Below are some entries; state how many of their lines contain the word "nicht", with nothing else in the reply.

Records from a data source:

★ ★ ★ ★ ★

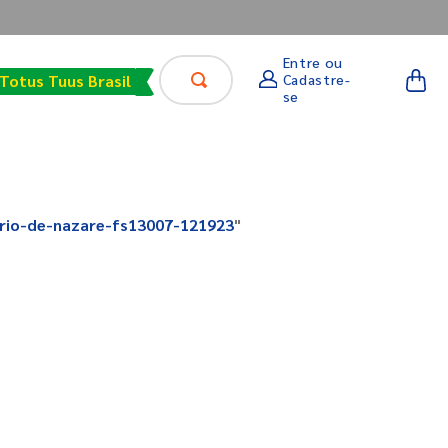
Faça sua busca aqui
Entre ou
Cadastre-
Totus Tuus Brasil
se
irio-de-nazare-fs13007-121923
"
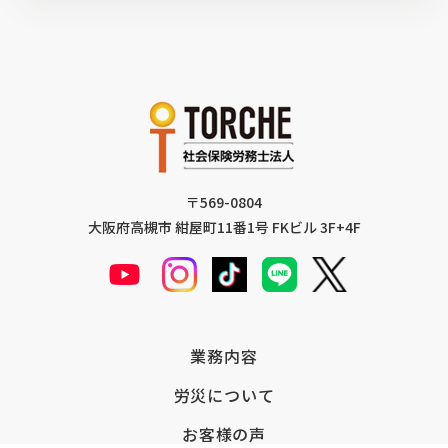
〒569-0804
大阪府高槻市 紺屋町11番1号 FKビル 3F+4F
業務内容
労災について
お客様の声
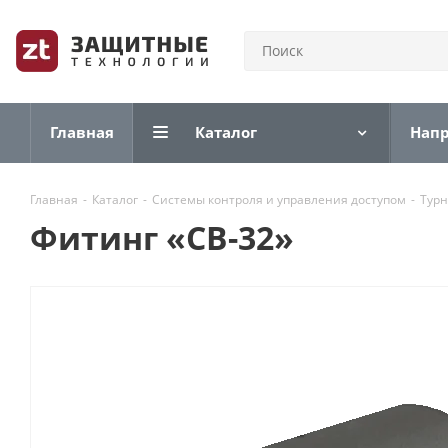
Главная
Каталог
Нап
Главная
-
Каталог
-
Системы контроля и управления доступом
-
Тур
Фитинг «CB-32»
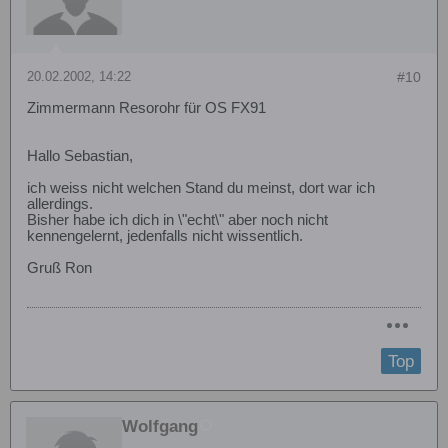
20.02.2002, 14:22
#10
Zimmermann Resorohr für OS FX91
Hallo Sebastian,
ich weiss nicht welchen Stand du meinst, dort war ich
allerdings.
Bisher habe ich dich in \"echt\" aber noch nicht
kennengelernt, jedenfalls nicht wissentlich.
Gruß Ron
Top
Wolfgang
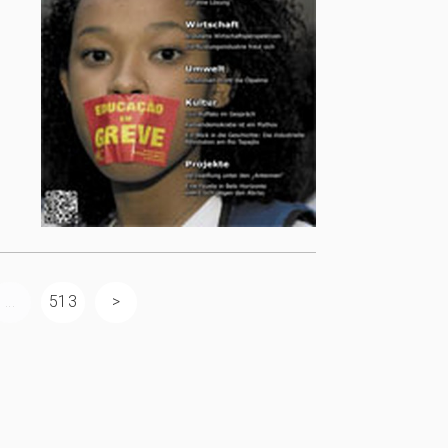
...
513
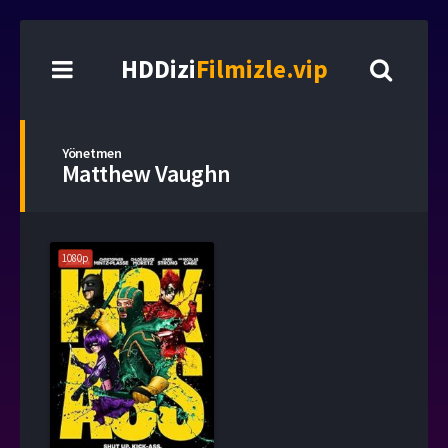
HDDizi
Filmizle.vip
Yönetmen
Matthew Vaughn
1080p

★ ★ ★ ★ ★

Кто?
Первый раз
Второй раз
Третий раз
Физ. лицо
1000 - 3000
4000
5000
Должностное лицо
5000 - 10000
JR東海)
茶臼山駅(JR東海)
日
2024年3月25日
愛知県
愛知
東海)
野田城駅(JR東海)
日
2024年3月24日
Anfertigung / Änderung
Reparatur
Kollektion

★ ★ ★ ★ ★

# Written answer
3